I stood on this piece of earth. I'm sorry.
But they're not sorry for things you'd think they should be sorry for.
Like... these remarks: A few people asked me how I was doing with school, etc. and I told them the truth (it's hard, brutal, busy, humbling, etc.) and one responded with, "Oh, you sound so cynical" and the another with, "wow, I won't ask you how you're doing again." And I found myself almost saying, I'm sorry. But I didn't. They asked me. I told the truth. I told my truth.
But Canadians don't seem to like the truth.
They're really "nice" here. So nice that they don't seem to like too much honesty. And by "they" I simply mean the few people I talked to. Yes, I'm generalizing (but I'm not generalizing about the I'm sorry thing. That shit is true.)
I fear that the "niceness" is a bunch of BS for not dealing with tough shit. I detest the heroic, I'm fine, I'm good, I'm doing okay, when you're clearly NOT. What happened in the world to make people think that they have to be so "okay" with crap? My husband has a horrible disease. I'm fine! My mom is dying, I'm good! My kids are out of control! I am A-okay. My neighbor is a racist! No problem.

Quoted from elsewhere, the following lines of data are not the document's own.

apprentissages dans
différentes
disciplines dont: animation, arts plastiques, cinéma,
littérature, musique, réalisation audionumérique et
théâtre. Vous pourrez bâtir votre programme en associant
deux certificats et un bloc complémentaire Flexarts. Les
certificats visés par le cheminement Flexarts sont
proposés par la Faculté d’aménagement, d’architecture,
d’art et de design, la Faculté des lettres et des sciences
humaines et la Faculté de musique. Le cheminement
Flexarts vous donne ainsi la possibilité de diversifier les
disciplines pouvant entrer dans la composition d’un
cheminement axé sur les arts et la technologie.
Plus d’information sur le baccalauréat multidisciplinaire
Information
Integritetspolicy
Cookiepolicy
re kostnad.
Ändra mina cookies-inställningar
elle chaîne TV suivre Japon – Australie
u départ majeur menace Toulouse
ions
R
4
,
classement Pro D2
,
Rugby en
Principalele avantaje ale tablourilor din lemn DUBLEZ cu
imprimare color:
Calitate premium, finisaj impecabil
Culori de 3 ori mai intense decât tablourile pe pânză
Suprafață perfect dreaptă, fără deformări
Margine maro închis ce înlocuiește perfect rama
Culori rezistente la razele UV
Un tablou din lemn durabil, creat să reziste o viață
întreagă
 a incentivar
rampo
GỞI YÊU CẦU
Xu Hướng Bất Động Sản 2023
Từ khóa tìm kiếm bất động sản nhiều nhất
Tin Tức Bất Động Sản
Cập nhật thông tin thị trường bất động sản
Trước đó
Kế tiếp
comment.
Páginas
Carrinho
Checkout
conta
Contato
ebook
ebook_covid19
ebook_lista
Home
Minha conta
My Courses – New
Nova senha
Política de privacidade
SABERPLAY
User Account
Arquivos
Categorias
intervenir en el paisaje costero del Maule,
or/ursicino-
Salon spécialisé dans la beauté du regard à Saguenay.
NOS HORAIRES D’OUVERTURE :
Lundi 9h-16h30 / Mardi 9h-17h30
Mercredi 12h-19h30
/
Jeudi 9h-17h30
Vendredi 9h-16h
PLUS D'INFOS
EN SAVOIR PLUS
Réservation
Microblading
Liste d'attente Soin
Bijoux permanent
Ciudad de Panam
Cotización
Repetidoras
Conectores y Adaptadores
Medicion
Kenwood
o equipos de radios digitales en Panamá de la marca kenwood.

These heroics are not for me. I'm sorry, Canada. I may start to apologize more than I should. But I will not apologize for being honest. Someone needs to be honest. We're not all "fine" most of the time. Most of the time, I suspect we're all dealing with devils in the closet and demons on the kitchen floor. To deny this and say we're fine smacks of hypocrisy, as if we're so in control that we can handle it all, no problem. Well, I'm sorry, again. I don't think we're meant to handle all of this, no problem, by ourselves. I tend to think that we need help to handle life. Maybe that's "American" of me, but I don't care.
No, but really, right now I am doing well. That was not a twisted cry for help. I'm not asking for sympathy. And I do mean that. Honestly.
Thanks for letting me rant. I hope you find time to snatch silvers of honesty this holiday season... if you can't, you can call me. Maybe I'll even mail you a new t-shirt for Christmas like the one I just got for myself.